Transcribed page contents
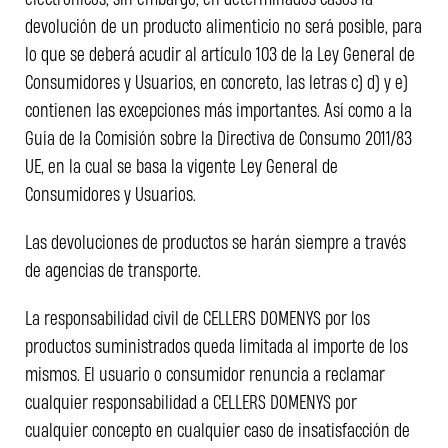
devolución de un producto alimenticio no será posible, para
lo que se deberá acudir al artículo 103 de la Ley General de
Consumidores y Usuarios, en concreto, las letras c) d) y e)
contienen las excepciones más importantes. Así como a la
Guía de la Comisión sobre la Directiva de Consumo 2011/83
UE, en la cual se basa la vigente Ley General de
Consumidores y Usuarios.
Las devoluciones de productos se harán siempre a través
de agencias de transporte.
La responsabilidad civil de CELLERS DOMENYS por los
productos suministrados queda limitada al importe de los
mismos. El usuario o consumidor renuncia a reclamar
cualquier responsabilidad a CELLERS DOMENYS por
cualquier concepto en cualquier caso de insatisfacción de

### TASK DESCRIPTION
Please output all the records above exactly, leaving out every picture.

### REPLY TO THE EXERCISE
devolución de un producto alimenticio no será posible, para
lo que se deberá acudir al artículo 103 de la Ley General de
Consumidores y Usuarios, en concreto, las letras c) d) y e)
contienen las excepciones más importantes. Así como a la
Guía de la Comisión sobre la Directiva de Consumo 2011/83
UE, en la cual se basa la vigente Ley General de
Consumidores y Usuarios.
Las devoluciones de productos se harán siempre a través
de agencias de transporte.
La responsabilidad civil de CELLERS DOMENYS por los
productos suministrados queda limitada al importe de los
mismos. El usuario o consumidor renuncia a reclamar
cualquier responsabilidad a CELLERS DOMENYS por
cualquier concepto en cualquier caso de insatisfacción de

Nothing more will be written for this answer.